Katie Bethune-Leamen
The Hooded Slang
October 30 – December 4, 2010

Katie Bethune-Leamen is another of the PreView artists whose solo exhibition takes place this year. Bethune-Leamen’s art practice includes sculpture, video, sound, installation, painting and construction. She has exhibited widely in public galleries across Canada and beyond. Bethune-Leamen’s concerns reflect social issues and the relationships between pop culture, being an artist, the role of art and its contributions to a greater history, our relationship to the natural world as well as to each other. The complexity of her intellectual ideas mimics the complexities of life itself, but she is able to filter all these thoughts into succinct and often humorous imagery.

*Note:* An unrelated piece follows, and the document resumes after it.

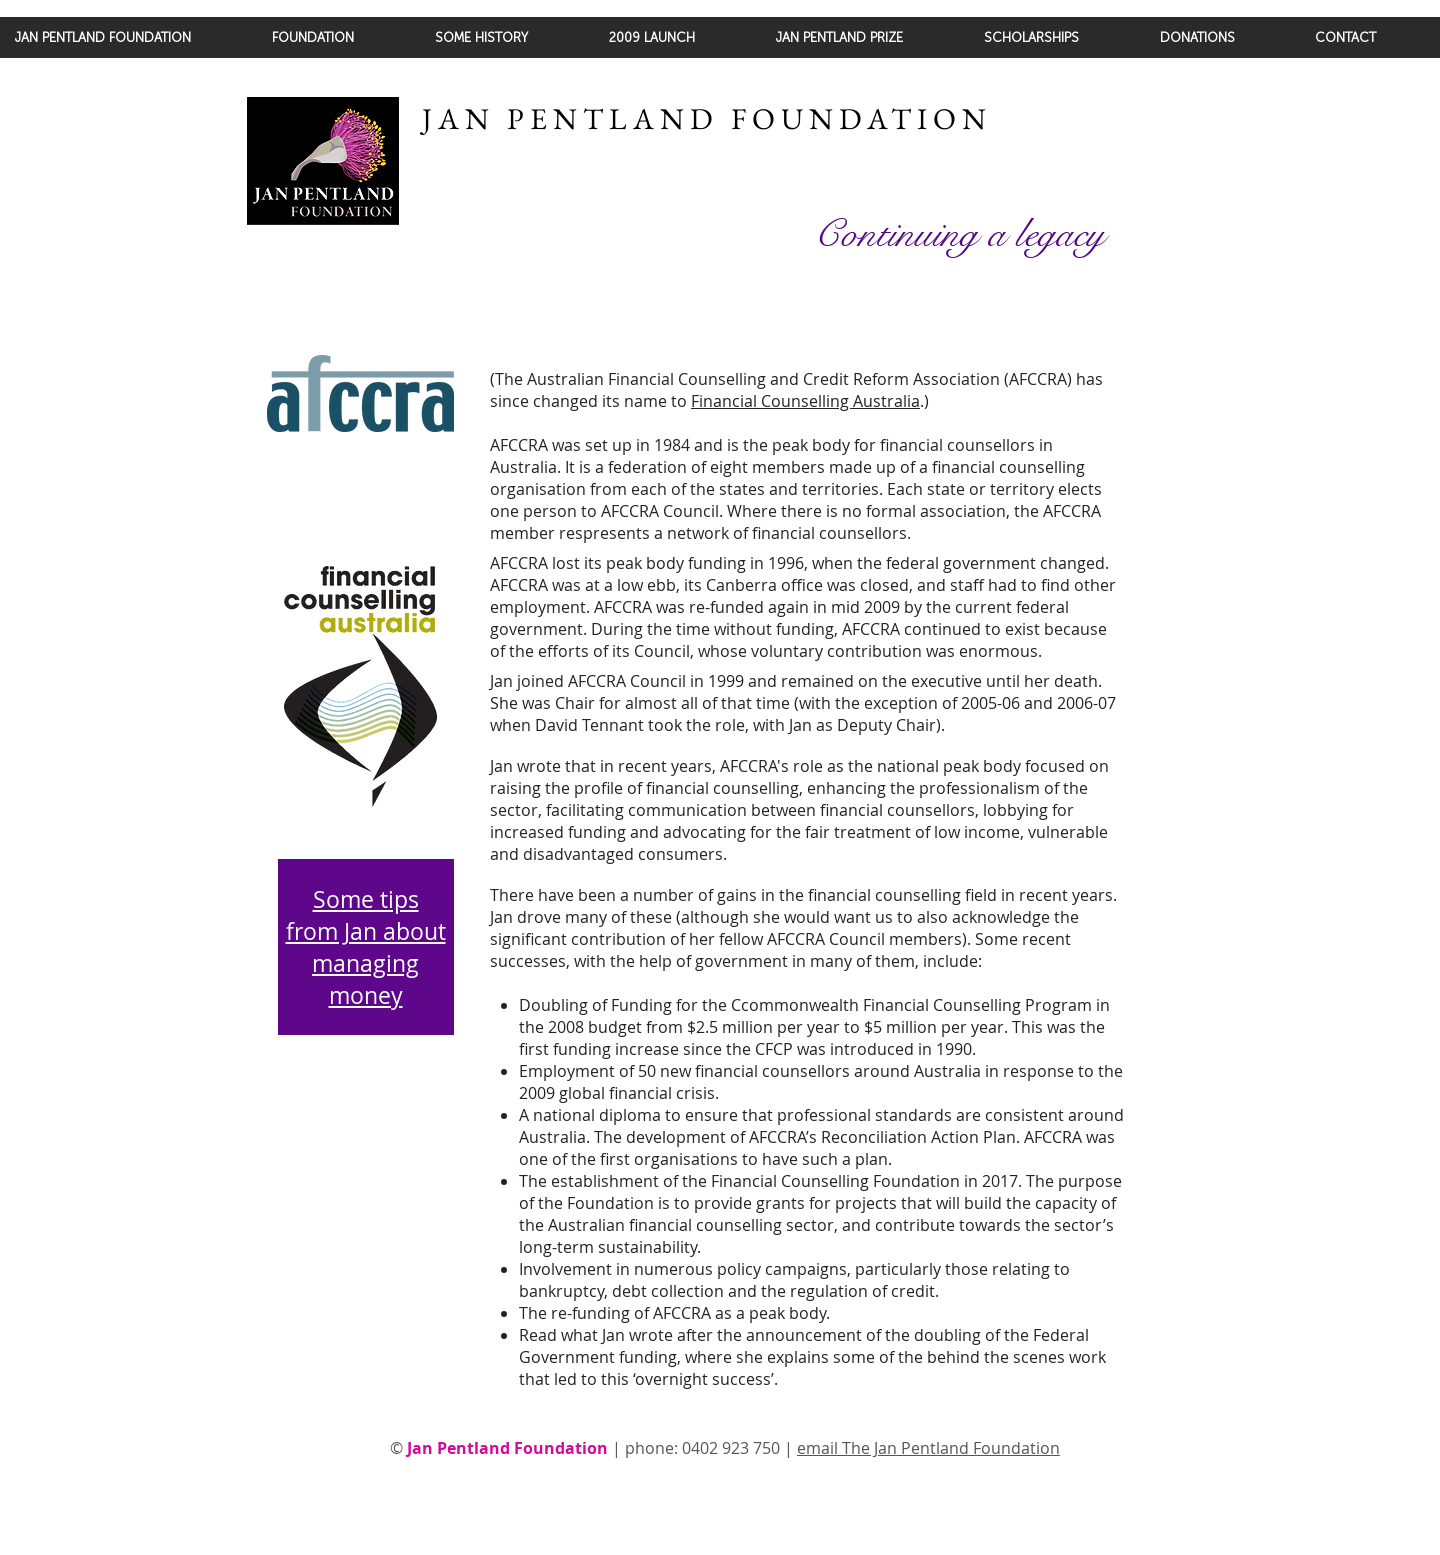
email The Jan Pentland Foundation (928, 1448)
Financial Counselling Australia (805, 401)
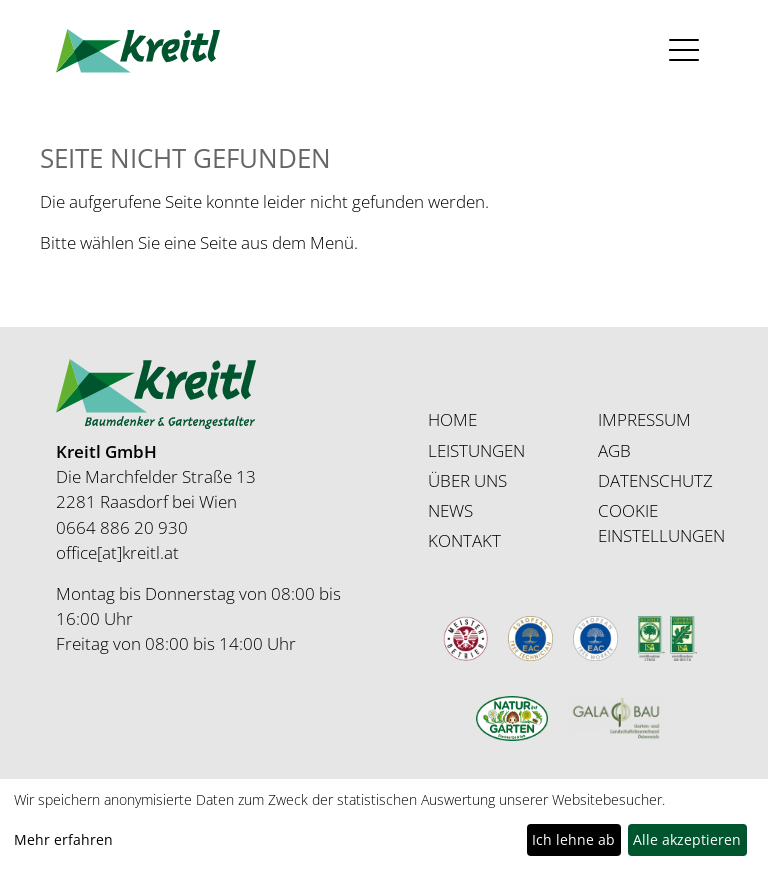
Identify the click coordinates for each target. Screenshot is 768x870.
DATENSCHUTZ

In this exhibition she will include video, sculpture and painting, which she has created in response to historical events, Hollywood special effects and her social conscience. The work investigates the life of 19th century American explorer Robert Peary who travelled to Greenland where he found meteorites, which he later brought back to the United States. In combination with these meteorite works, other pieces in the exhibition explore formal instances of hooded and ghost-costumed figures. These figures form a sculptural counterpoint--where a meteorite is a weighty substance, hoods and ghost costumes allude to forms, yet occlude them.

Images 2010/2011
December 9, 2010 – January, 2011
This annual exhibition features the work of the graduating art students from Stouffville District Secondary School. You will see their creativity and talent in a variety of media including painting, drawing, photography and sculpture. The students work with the gallery’s Curator throughout their semester learning the behind-the-scenes of organizing an exhibition and understanding how a public art gallery works. The students are not only the artists in this exhibition, but they also create the promotional material, organize the opening event, install the work and light the exhibition.